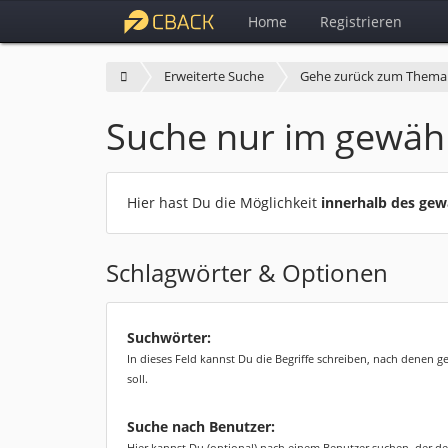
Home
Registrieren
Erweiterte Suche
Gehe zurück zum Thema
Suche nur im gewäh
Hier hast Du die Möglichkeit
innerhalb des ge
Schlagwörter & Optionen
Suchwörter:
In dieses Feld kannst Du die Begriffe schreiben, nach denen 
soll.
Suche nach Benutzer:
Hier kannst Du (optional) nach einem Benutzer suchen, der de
──────────
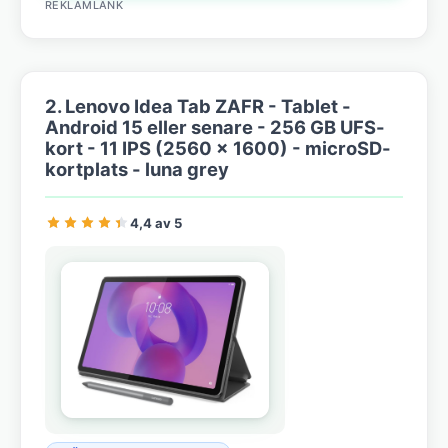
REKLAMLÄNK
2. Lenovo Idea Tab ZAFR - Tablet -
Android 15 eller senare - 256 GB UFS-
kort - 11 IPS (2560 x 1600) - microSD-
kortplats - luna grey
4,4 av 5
──────────
* Problem requirements:
The expected answer is every line above in which the word "nach" appears.

* Problem solution:
In dieses Feld kannst Du die Begriffe schreiben, nach denen 
Suche nach Benutzer:
Hier kannst Du (optional) nach einem Benutzer suchen, der de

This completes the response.